Une fois posé le recouvrement du cerveau et de l’inconscient, très vite l’auteur fait valoir ces discordances de l’inconscient selon les neurosciences et selon Freud. Deux mécanismes freudiens n’ont d’emblée aucun corrélat possible dans les neurosciences : le refoulement et le lien de l’attention avec le langage et le sens. Et puis, bien vite, au-delà des discordances, viennent les incompatibilités radicales. Je cite Naccache :

« De quel chapeau Freud sort-il ce rapport exclusif du système inconscient à la prime enfance du sujet ? Pourquoi la dimension sexuelle des représentations mentales, constitue-t-elle soudain un attribut primordial ? »

Aux hypothèses freudiennes, pour lui non vérifiables, il oppose l’observation des sujets cérébrolésés et les expériences de laboratoire corrélées aux résultats de l’imagerie cérébrale. On constate que la perception d’un mot n’a aucun privilège par rapport aux autres perceptions, visuelles par exemple. Pour devenir conscientes, il faut un certain temps. C’est tout. Il en conclut, – je le cite – :

« Il n’existe pas de statut spécifique aux représentations des mots.  Bien entendu, nous ne remettons pas en question le rôle majeur du langage, notamment du langage antérieur dans la verbalisation de nos contenus conscients. Toutefois, il existe aujourd’hui suffisamment d’évidences cliniques et expérimentales pour affirmer qu’un contenu mental conscient n’est pas nécessairement verbal. »
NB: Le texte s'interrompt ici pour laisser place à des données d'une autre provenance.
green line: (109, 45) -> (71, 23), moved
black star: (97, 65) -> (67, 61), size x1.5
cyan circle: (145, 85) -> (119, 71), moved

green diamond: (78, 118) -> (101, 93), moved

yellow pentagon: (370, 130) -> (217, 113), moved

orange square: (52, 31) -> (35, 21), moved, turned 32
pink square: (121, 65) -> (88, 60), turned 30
Il en conclut donc très logiquement : « L’inconscient freudien est largement incompatible avec l’inconscient cognitif ».

Plus précisément il note très bien que pour l’inconscient freudien, ça n’est pas la non-perception qui est cruciale mais le fait que des pensées formées comme celles de la conscience ne sont pourtant pas assignables à un sujet – je le cite – :

« Dans sa description de l’inconscient, Freud n’hésite pas à attribuer à l’inconscient un jeu d’attributs qui nous semble être le propre de la conscience. Mode de penser stratégique, donc des intentions, durée de vie des représentations mentales de l’inconscient libérées de l’évanescence temporelle, caractère intentionnel et spontané, etc. C’est un mode de penser qui considère que la réalité profonde de la vie psychique procède nécessairement de la construction d’une signification pour le sujet. Voilà qui n’est pas commun. »
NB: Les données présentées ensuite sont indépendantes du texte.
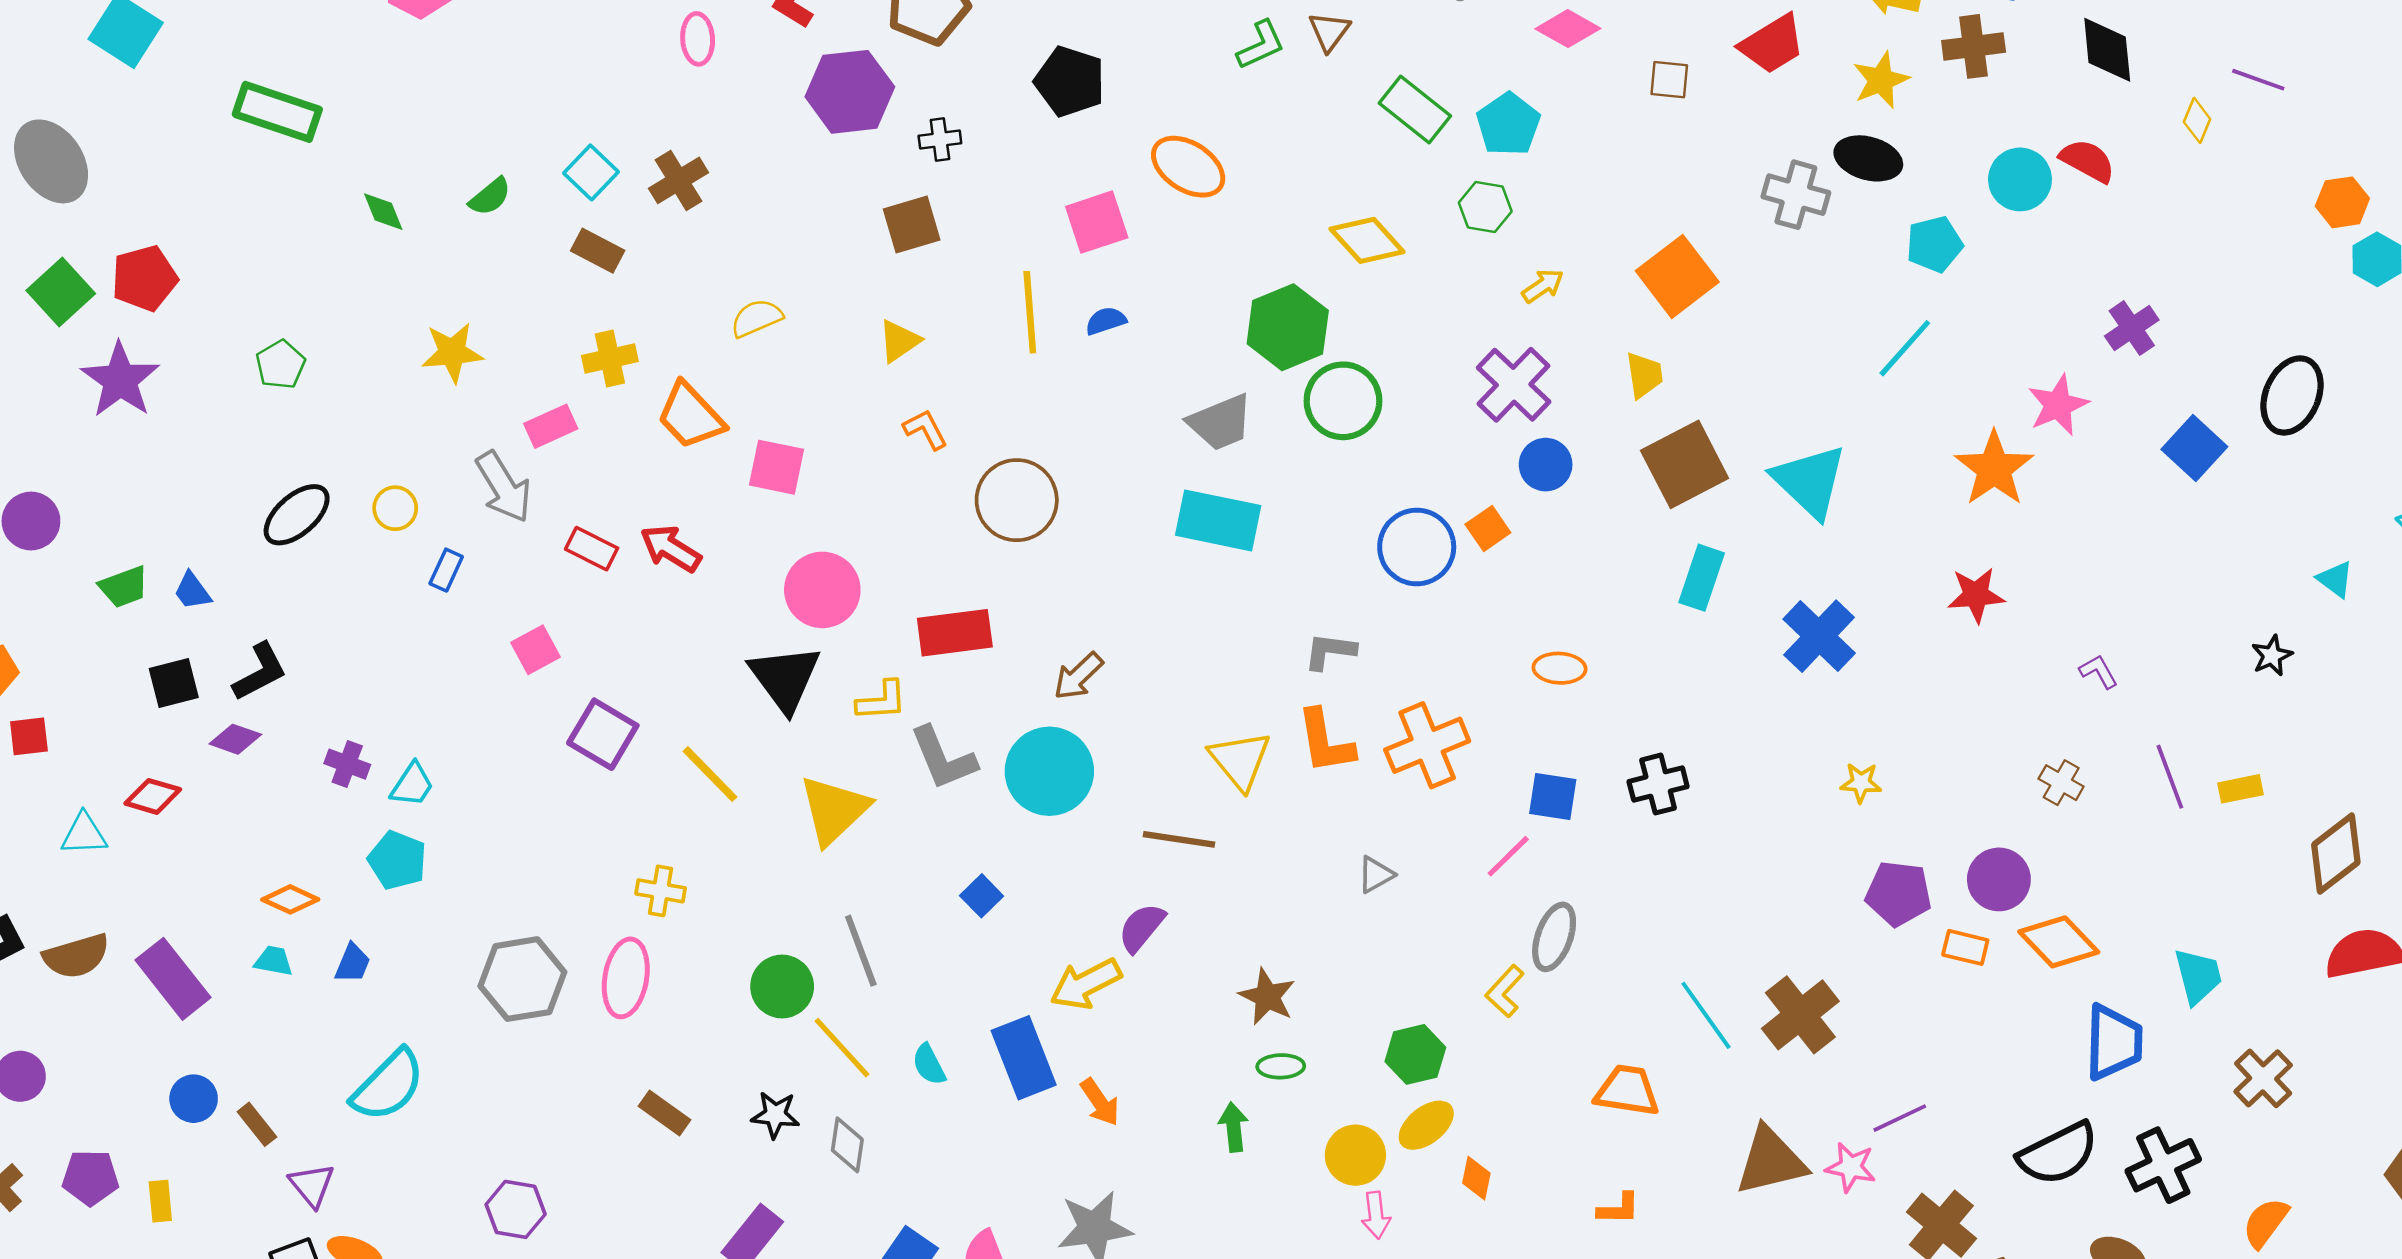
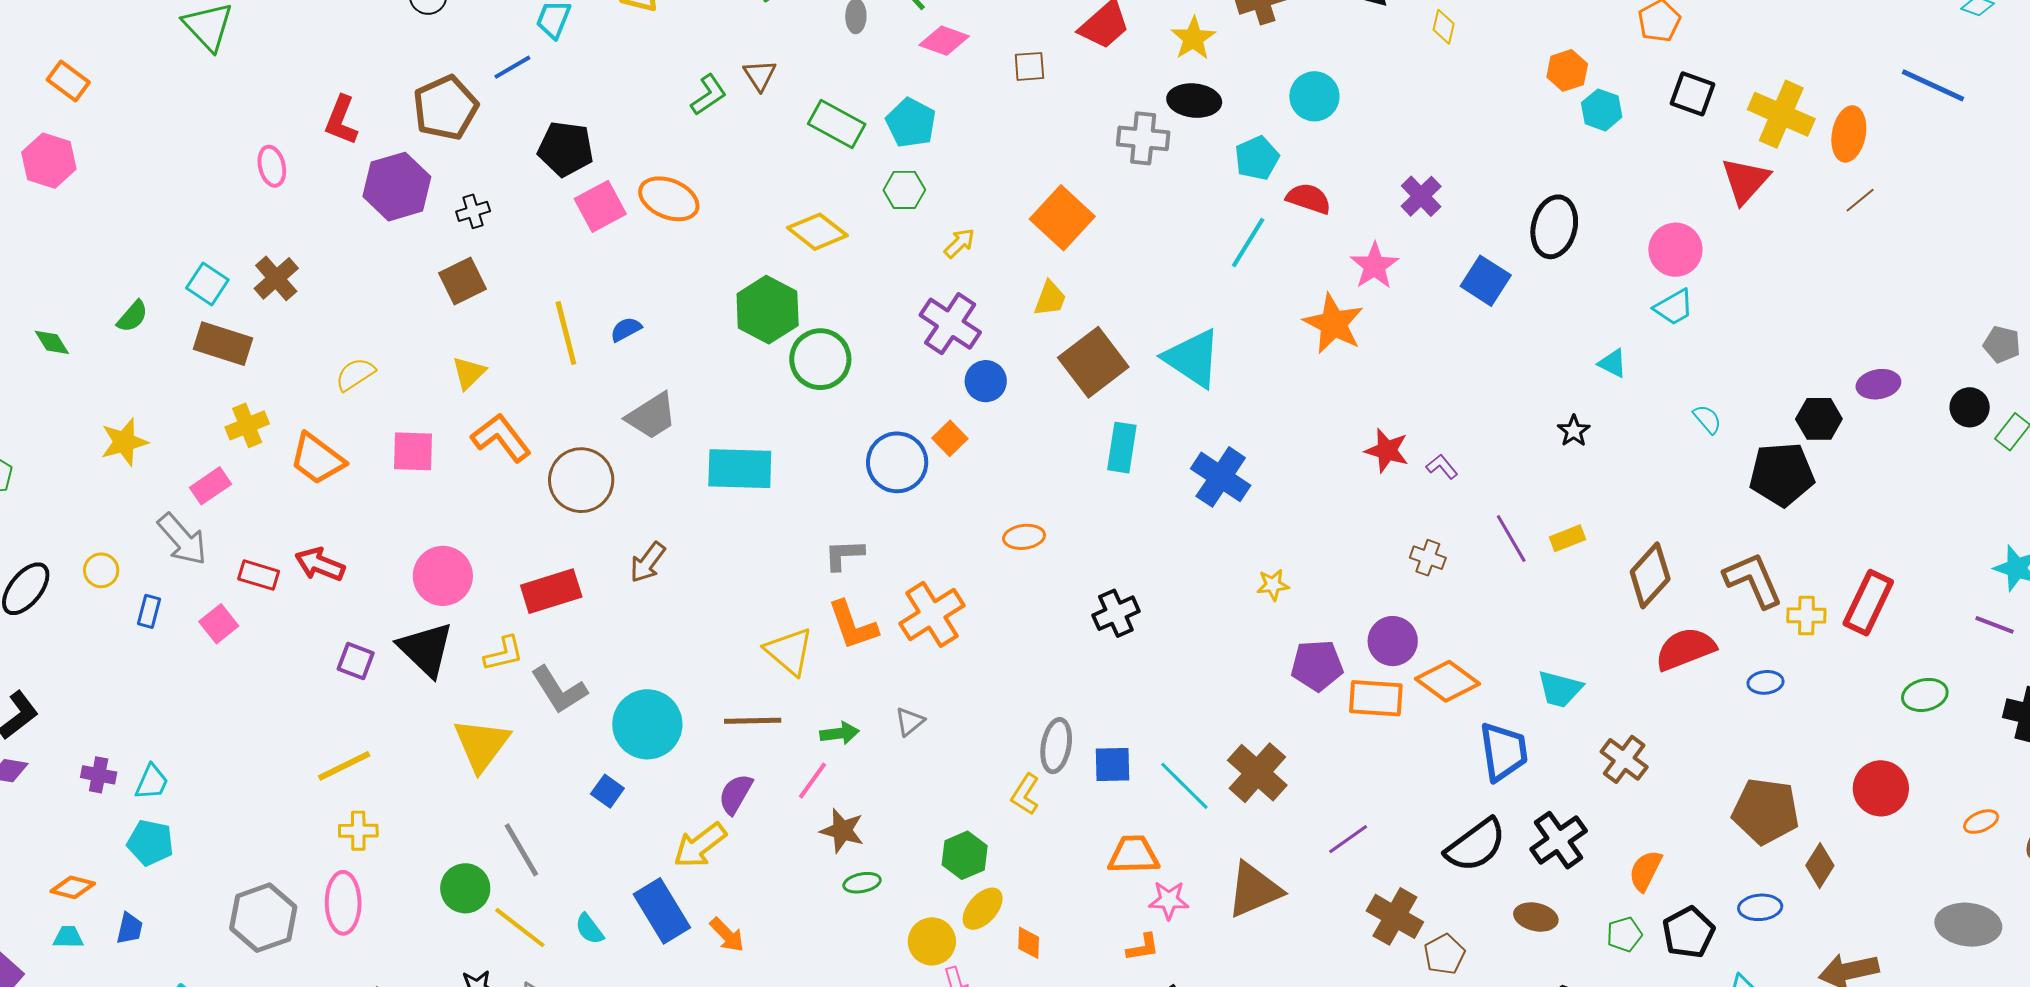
red semicircle: (2087, 161) -> (1309, 199), moved
pink square: (1097, 222) -> (600, 206), moved
brown rectangle: (598, 251) -> (223, 344), size x1.4
yellow trapezoid: (1644, 375) -> (1050, 299), turned 39
gray trapezoid: (1220, 422) -> (652, 416), moved
orange L-shape: (926, 429) -> (501, 438), size x1.6
pink square: (776, 467) -> (413, 451), moved
red star: (1976, 595) -> (1387, 451), moved, turned 30
pink square: (535, 650) -> (219, 624), moved
brown arrow: (1078, 676) -> (648, 562), moved
purple square: (603, 734) -> (356, 661), moved, size x0.7
cyan circle: (1049, 771) -> (647, 724), moved
yellow line: (710, 774) -> (344, 766), moved, turned -62
blue square: (1553, 797) -> (1113, 765), moved
pink line: (1508, 856) -> (813, 781), moved
orange rectangle: (1965, 947) -> (1376, 698), size x1.5
cyan trapezoid: (2198, 976) -> (1560, 689), turned 129
green arrow: (1234, 1127) -> (839, 733), moved, turned 99
pink star: (1851, 1167) -> (1169, 900), moved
C’est en effet, il a bien repéré, la particularité de l’inconscient freudien, qui ne ressemble à aucune autre des multiples inconscients qui ont fleuri depuis le XIXème siècle à des fins explicatives multiples. C’est bien pour cette raison que Lacan a voulu, tout au long de son enseignement, proposer d’autres signifiants, d’autres mots, pour désigner la Chose freudienne jusqu’à parler du parlêtre.
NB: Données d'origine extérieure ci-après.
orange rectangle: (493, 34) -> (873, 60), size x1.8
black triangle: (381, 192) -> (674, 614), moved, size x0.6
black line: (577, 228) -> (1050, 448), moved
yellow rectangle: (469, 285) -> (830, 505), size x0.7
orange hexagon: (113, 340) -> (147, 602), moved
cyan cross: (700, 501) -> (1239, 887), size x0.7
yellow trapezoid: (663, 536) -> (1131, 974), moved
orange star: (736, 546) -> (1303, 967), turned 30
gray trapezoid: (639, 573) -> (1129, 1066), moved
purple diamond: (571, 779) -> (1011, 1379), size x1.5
Bien, avant le développement des neurosciences contemporaines, Lacan s’est confronté à un projet neurologique voulant faire se recouvrir cerveau et inconscient. C’était celui de Henry Ey.

Pour distinguer les deux champs, Lacan a examiné les leçons à tirer du plus célèbre patient cérébrolésé jusqu’ aux années ‘50, dans toute la clinique européenne, le patient Schneider, blésé en 1914, qui a été traité par les deux célèbres neurologues Gelb et Goldstein.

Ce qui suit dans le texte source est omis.